O akşam Çetin’in aramalarına mesajlarına hiçbir şekilde cevap vermedim.Selin içeride Akın’a bağırıp duruyordu,sonra benim kapıma geldi ne kadar kapıyı aç desede açmadım. “Rahat bırak beni Selin.”

“Ya kızım açsana konuşalım,kendine gel Banu senin için endişeleniyorum.”

Ve sesi kesildi ben de o anda ağlamamı bitirdim.Evin kapısı sertçe çalınıyordu ve Çetin’in sesi Banu,Banu evde misin?Selin ya biri yok mu kahretsin.”Akın kapıyı açmış olucak ki sustu.Ama suskunluğu fazla sürmedi.

-Banu nerede?

-Odasında.

Selin’in kapıdaki yansıması artık yoktu galiba onların yanına gitmişti ve bir tokat sesi ardından da Selin’in sesi “Banu’ya bundan sonra yaklaşmayacaksın.”

-Biri bana yine neler olduğunu anlatabilir mi?

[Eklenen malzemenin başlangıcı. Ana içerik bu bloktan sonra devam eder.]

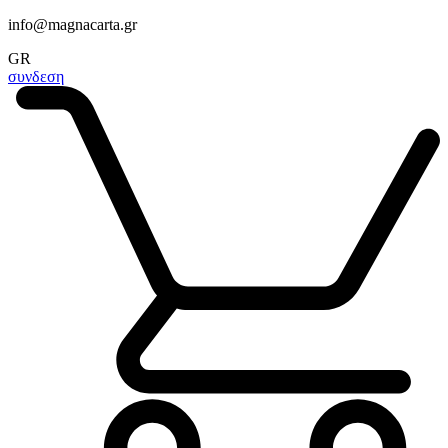
info@magnacarta.gr
GR
συνδεση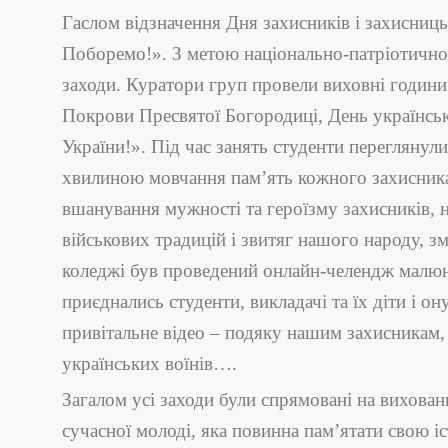
Гаслом відзначення Дня захисників і захисниц
Поборемо!». З метою національно-патріотичног
заходи. Куратори груп провели виховні години
Покрови Пресвятої Богородиці, День українськ
України!». Під час занять студенти переглянули
хвилиною мовчання пам’ять кожного захисника,
вшанування мужності та героїзму захисників, не
військових традицій і звитяг нашого народу, з
коледжі був проведений онлайн-челендж малюн
приєднались студенти, викладачі та їх діти і о
привітальне відео – подяку нашим захисникам, 
українських воїнів….
Загалом усі заходи були спрямовані на вихован
сучасної молоді, яка повинна пам’ятати свою іс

Selin fotoğrafı ona göstermişti galiba çünkü hiç kimsenin sesi çıkmıyordu cevap vermiyordu işte bir cevabı yoktu.Ona yine inanmış sevmişti ama şimdi yine kahroluyordu.Gözyaşlarının yanağından akmasına izin verdi ama bu sefer Çetin duymasın diye başını yastığına gömdü.Onun bu kadar üzülmesinin yıkılmasının Çetin’i sevindiremezdi.Ama bu fazla uzun sürmedi.Kapısı sertçe itildi.Başını yastıktan kaldırmadı.Tekrardan itildi ve kapısı kırıldı.Başını yastıktan kaldırdığında Çetin’in ne kadar sinirli olduğunu görmüştü.

“Git burdan kahretsin hayatıma girmene izin verdim ve senin yüzünden düştüğüm şu hale bak.

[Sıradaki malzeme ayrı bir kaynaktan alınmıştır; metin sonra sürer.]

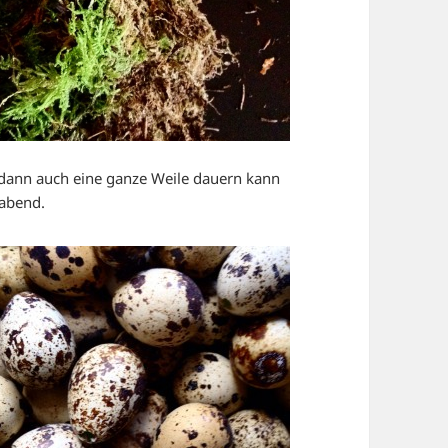
 dann auch eine ganze Weile dauern kann
rabend.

Çetin cevap vermek yerine Banu’yu tek bir hamlede omzuna aldı.

-Amacın ne kabadayılık mı Çetin beni hemen yere indir.

-Bırak Banu’yu.Selin ve Akın aynı anda söylemişlerdi bunu.

-Onu üzüyorsun ve sen onun sana verdiği değeri hak etmiyorsun.dedi Selin.

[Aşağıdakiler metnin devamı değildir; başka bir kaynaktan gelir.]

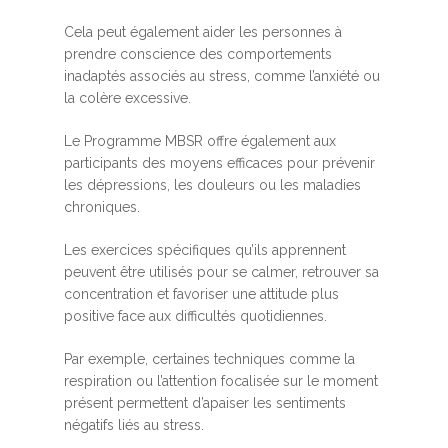
Cela peut également aider les personnes à
prendre conscience des comportements
inadaptés associés au stress, comme l’anxiété ou
la colère excessive.
Le Programme MBSR offre également aux
participants des moyens efficaces pour prévenir
les dépressions, les douleurs ou les maladies
chroniques.
Les exercices spécifiques qu’ils apprennent
peuvent être utilisés pour se calmer, retrouver sa
concentration et favoriser une attitude plus
positive face aux difficultés quotidiennes.
Par exemple, certaines techniques comme la
respiration ou l’attention focalisée sur le moment
présent permettent d’apaiser les sentiments
négatifs liés au stress.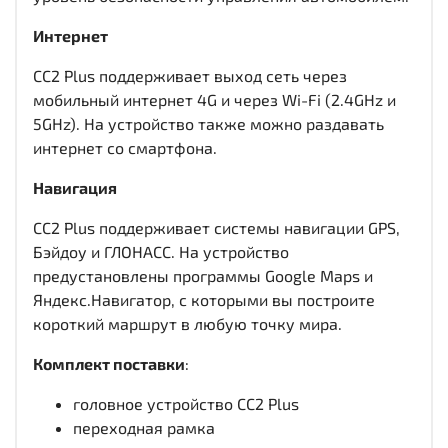
Интернет
CC2 Plus поддерживает выход сеть через
мобильный интернет 4G и через Wi-Fi (2.4GHz и
5GHz). На устройство также можно раздавать
интернет со смартфона.
Навигация
CC2 Plus поддерживает системы навигации GPS,
Бэйдоу и ГЛОНАСС. На устройство
предустановлены программы Google Maps и
Яндекс.Навигатор, с которыми вы построите
короткий маршрут в любую точку мира.
Комплект поставки
:
головное устройство CC2 Plus
переходная рамка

-Çıkın önümden omzumda Banu var ona zarar gelmesini istemiyorsanız engel olmayın bana

Akın o an Çetin’e doğru bir hamle yapıcaktı.

-Sakın bana zarar verirsen dengemi kaybedebilirim ve Banu’ya zarar gelir çıkın önümden.

O kadar kesin konuşmuştu ki apartmandan rahatlıkla çıkmıştı.Merdivenlerden inerken sırtına vurup “Bırak beni ne istiyorsun,benden.”

-Sana gerçeği göstermeden konuşmicam.

Arabasına bindirdi ve kapıyı sertçe kapattı.Yanımma gelip oturduğunda yüzüne bile bakmıyordum ama o yüzümü tutup kendine çevirdi.

-Beni anlamadan dinlemeden neden kendini yıpratmayı tercih ediyorsun.

Bakışlarımı kaçırdım.Elini ittim.Arabayı çalıştırdı nereye gittiğimizi sormuyordum merak da etmiyordum doğrusu bir evin önünde durduk onun evi değildi.Önce o arabadan indi sonra beni indirdi.Kapıya vurdu.Yaşlı bir teyze kapıyı açtı Çetin’i görünce “Ah evladım buyur gel içeri Deniz de içeride.”

İçeri girdik.Kolumu tutmuş bırakmıyordu.Bir odaya girdik sırtı bize dönük olan bir kız masada birşeyler karalıyordu.Yanına gittik kız yavaşça başını kaldırıp bize baktı bu kız fotoğraftaki kızdı.Birşey söylemedim.

-Deniz bugünün nasıldı?dedi Çetin.

-Senin sayende üniversiteye kaydoldum ve bunun karşılığında sana yemek ısmarladım sende beni kırmadın aslında bugün en mutlu günüm yürüyemiyorum diye o üniversiteyi kazanamayacağımı daha doğrusu gidemeyeceğimi sanıyordum ama senin sayende gidebilicem artık iyi ki varsın Çetin abi.

Lanet olsun.Fotoğrafta o kadarına dikkat etmemiştim,Çetin yine suçsuzdu sorun bendeydi ona güvenemiyordum.Onun hakkında ne olursa olsun yargısız infaz yapıyordum utanmıştım.Yüzümü kendine doğru çevirdi.

-Diyeceğin bir şey var mı?

Sarıldım.

-Özür dilerim benim hatam affet olur mu seni seviyorum.

Güldüğünü hissediyordum,çünkü Denizin güldüğünü duydum.

-Bundan sonra beni anlamadan dinlemeden infazımı vericek misin?

-Hayır.dedim uslu bir kız gibi.

-İyi o zaman hadi evimize gidelim.İyi geceler Denizciğim.dedi ve göz kırptılar birbirlerine.

Arabaya bindiğimizde utancımdan yine yüzüne bakamıyordum.

-Tamam sorun bitti utanma ve bana bak.

-Ben aptalım.

-Hayır sen sadece bana deliler gibi aşıksın ki aynısı benim için de geçerli ve seni şu aptal halinle bile seviyorum.